In de bouw, die de laatste jaren qua CO2-uitstoot in Twente tamelijk stabiel blijft, is Plegt-Vos een koploper als het gaat om het terugbrengen van haar ‘footprint’. Men berekent de CO2-uitstoot van al haar bedrijfsactiviteiten en doet dat ook in opdracht van andere bedrijven. Opmerkelijk genoeg is het bedrijfsleven pas de laatste jaren doordrongen van de noodzaak om met deze problematiek bezig te zijn, terwijl het eerste Kyoto-protocol al in 1993 werd vastgelegd. “Destijds hadden als bouwbedrijf destijds toch geen idee hoe we CO2 moesten berekenen, laat staan hoe terug te dringen”, weet directeur Douwe Idema van de divisie Infra en Milieu van Plegt-Vos. “De gemeenten wisten niet hoe ermee om te gaan. En er zijn nog steeds gemeenten die geen effectief CO2-reductieprogramma hebben. Het heeft lang geduurd voordat het Kyoto-protocol op gemeentelijk niveau geland is.”

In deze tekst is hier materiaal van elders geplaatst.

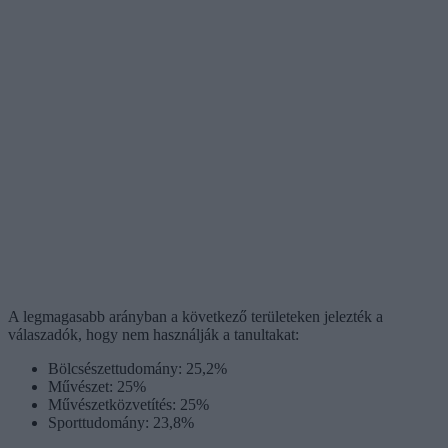
A legmagasabb arányban a következő területeken jelezték a
válaszadók, hogy nem használják a tanultakat:
Bölcsészettudomány: 25,2%
Művészet: 25%
Művészetközvetítés: 25%
Sporttudomány: 23,8%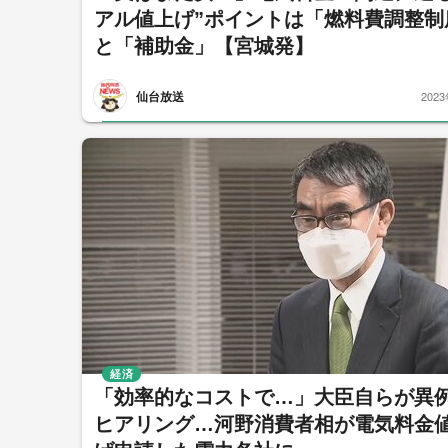
アル値上げ”ポイントは「燃料費調整制
と「補助金」【宮城発】
仙台放送
202
経済
「効率的なコストで…」大臣自らが異
ヒアリング…河野消費者相が電気料金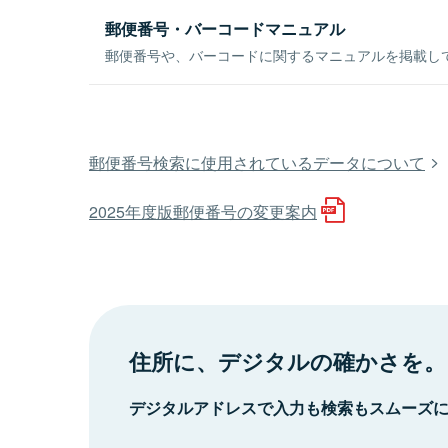
郵便番号・バーコードマニュアル
郵便番号や、バーコードに関するマニュアルを掲載し
郵便番号検索に使用されているデータについて
2025年度版郵便番号の変更案内
住所に、デジタルの確かさを。
デジタルアドレスで入力も検索もスムーズ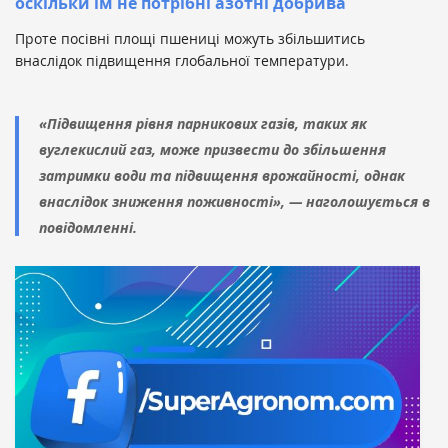
оскільки їм не потрібні азотні добрива
Проте посівні площі пшениці можуть збільшитись
внаслідок підвищення глобальної температури.
«Підвищення рівня парникових газів, таких як
вуглекислий газ, може призвести до збільшення
затримки води та підвищення врожайності, однак
внаслідок зниження поживності», — наголошується в
повідомленні.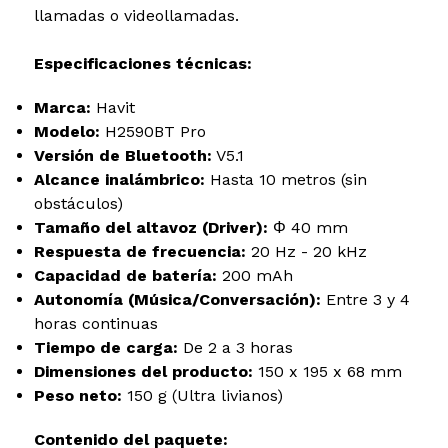
llamadas o videollamadas.
Especificaciones técnicas:
Marca:
Havit
Modelo:
H2590BT Pro
Versión de Bluetooth:
V5.1
Alcance inalámbrico:
Hasta 10 metros (sin
obstáculos)
Tamaño del altavoz (Driver):
Φ 40 mm
Respuesta de frecuencia:
20 Hz - 20 kHz
Capacidad de batería:
200 mAh
Autonomía (Música/Conversación):
Entre 3 y 4
horas continuas
Tiempo de carga:
De 2 a 3 horas
Dimensiones del producto:
150 x 195 x 68 mm
Peso neto:
150 g (Ultra livianos)
Contenido del paquete: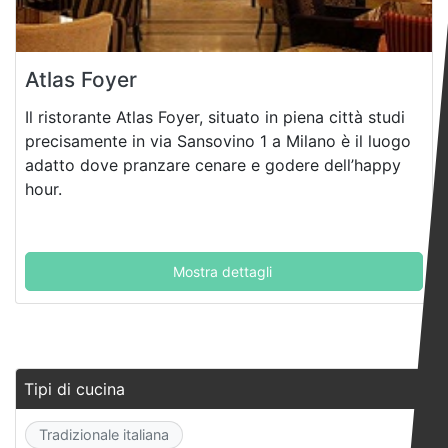
Atlas Foyer
Il ristorante Atlas Foyer, situato in piena città studi
precisamente in via Sansovino 1 a Milano è il luogo
adatto dove pranzare cenare e godere dell’happy
hour.
Mostra dettagli
Tipi di cucina
Tradizionale italiana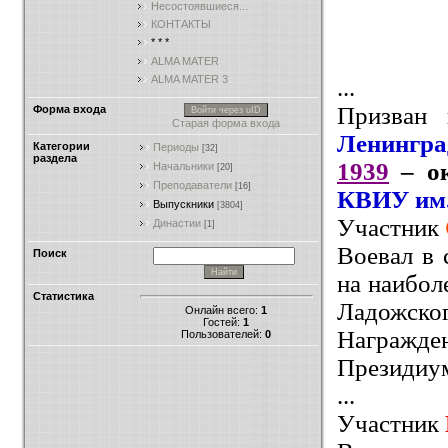
Несостоявшиеся...
КОНТАКТЫ
* * *
ALMA MATER
ALMA MATER 3
...
Призван 
Форма входа
Войти через uID
Старая форма входа
Ленингр
Категории
Периоды
[32]
раздела
1939
– ок
Начальники
[20]
Преподаватели
[16]
КВИУ им.
Выпускники
[3804]
Участник
Династии
[1]
Воевал в 
Поиск
на наибол
Статистика
Ладожског
Онлайн всего:
1
Гостей:
1
Награж
Пользователей:
0
Президиум
...
Участник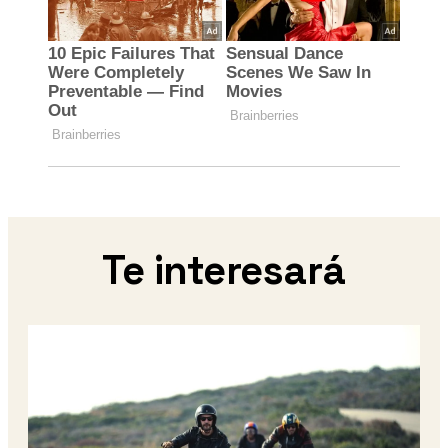
Te interesará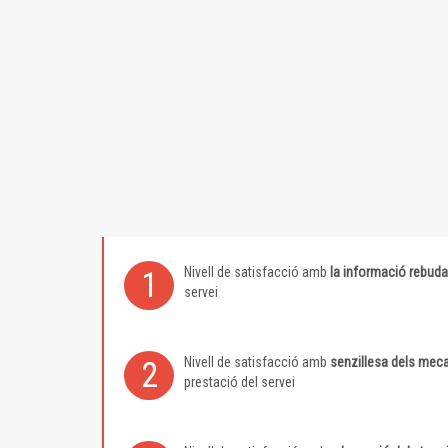
Nivell de satisfacció amb
la informació rebuda
1
servei
Nivell de satisfacció amb
senzillesa dels meca
2
prestació del servei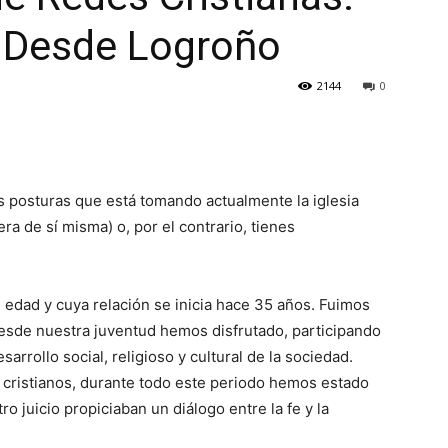
-- Desde Logroño
2144
0
las posturas que está tomando actualmente la iglesia
ra de sí misma) o, por el contrario, tienes
?
edad y cuya relación se inicia hace 35 años. Fuimos
sde nuestra juventud hemos disfrutado, participando
arrollo social, religioso y cultural de la sociedad.
cristianos, durante todo este periodo hemos estado
 juicio propiciaban un diálogo entre la fe y la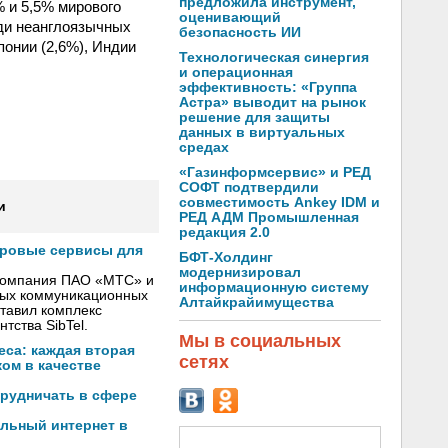
предложила инструмент,
 и 5,5% мирового
оценивающий
ди неанглоязычных
безопасность ИИ
понии (2,6%), Индии
Технологическая синергия
и операционная
эффективность: «Группа
Астра» выводит на рынок
решение для защиты
данных в виртуальных
средах
«Газинформсервис» и РЕД
СОФТ подтвердили
совместимость Ankey IDM и
и
РЕД АДМ Промышленная
редакция 2.0
фровые сервисы для
БФТ-Холдинг
модернизировал
 компания ПАО «МТС» и
информационную систему
вых коммуникационных
Алтайкрайимущества
тавил комплекс
тства SibTel.
Мы в социальных
са: каждая вторая
сетях
ом в качестве
трудничать в сфере
льный интернет в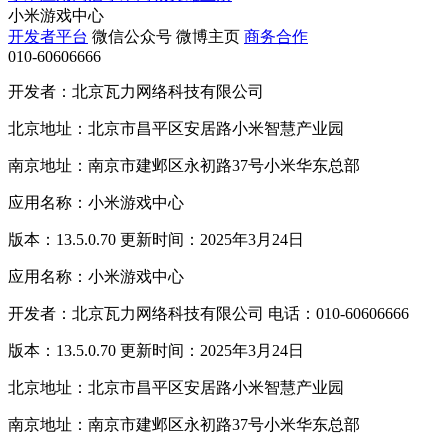
小米游戏中心
开发者平台
微信公众号
微博主页
商务合作
010-60606666
开发者：北京瓦力网络科技有限公司
北京地址：北京市昌平区安居路小米智慧产业园
南京地址：南京市建邺区永初路37号小米华东总部
应用名称：小米游戏中心
版本：13.5.0.70 更新时间：2025年3月24日
应用名称：小米游戏中心
开发者：北京瓦力网络科技有限公司 电话：010-60606666
版本：13.5.0.70 更新时间：2025年3月24日
北京地址：北京市昌平区安居路小米智慧产业园
南京地址：南京市建邺区永初路37号小米华东总部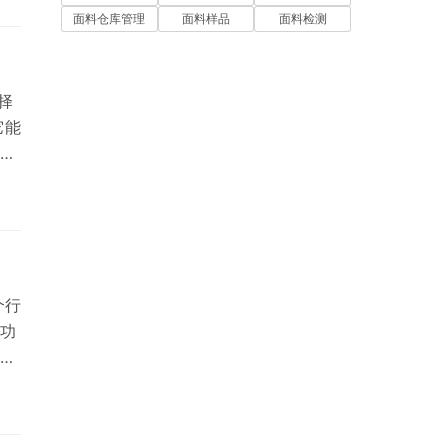
现
面料仓库管理
面料样品
面料检测
不通
选择
它能
琳
软
因
注
个行
功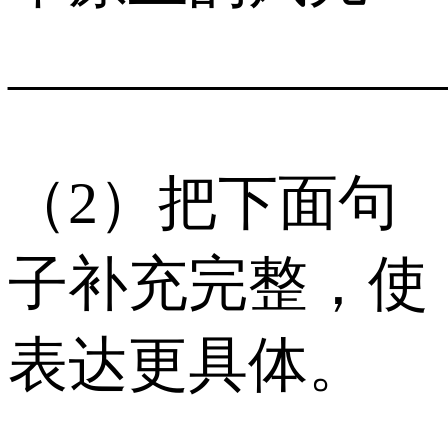
______________
（2）把下面句
子补充完整，使
表达更具体。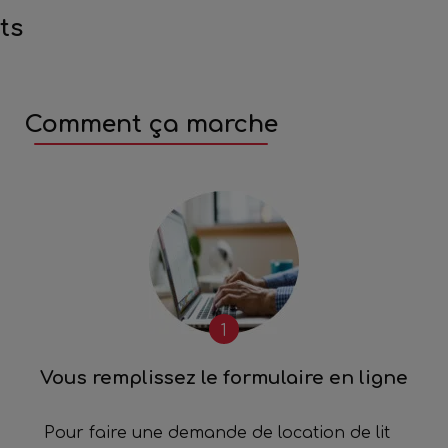
ts
Comment ça marche
1
Vous remplissez le formulaire en ligne
Pour faire une demande de location de lit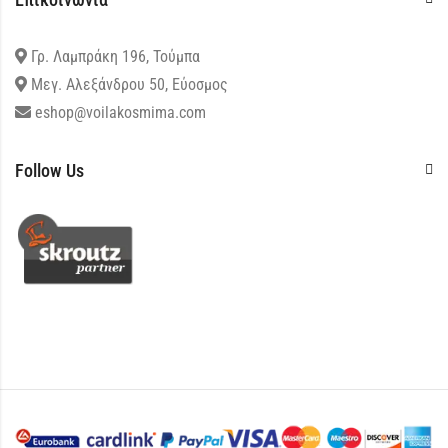
Γρ. Λαμπράκη 196, Τούμπα
Μεγ. Αλεξάνδρου 50, Εύοσμος
eshop@voilakosmima.com
Follow Us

Volgens hem oefent de economische ontwikkeling de belangrijkste invloed uit op de CO2-uitstoot. “Hoe meer activiteit, hoe meer emissie. “Gelukkig zie je industriële sectoren, ProRail, Rijkswaterstaat, gemeenten en woningcorporaties hun verantwoordelijkheid nemen. Plegt-Vos doet dat ook. Zo hebben we ons onder andere gespecialiseerd in het herbestemmen van leegstaand vastgoed. Met herbestemmen voorkom je uitstootverhogende activiteiten als sloop en nieuwbouw. Nederland zal de voorgenomen daling van 6 procent tussen 2008 en 2012 nooit halen, maar door de recessie zit een reductie er wel in.” Plegt-Vos doet het op micro-niveau in elk geval goed, hoewel de statistieken wat krapper worden. “Wij hanteren onze eigen doelstellingen. Die gaan uit van een reductie van 3% per jaar”.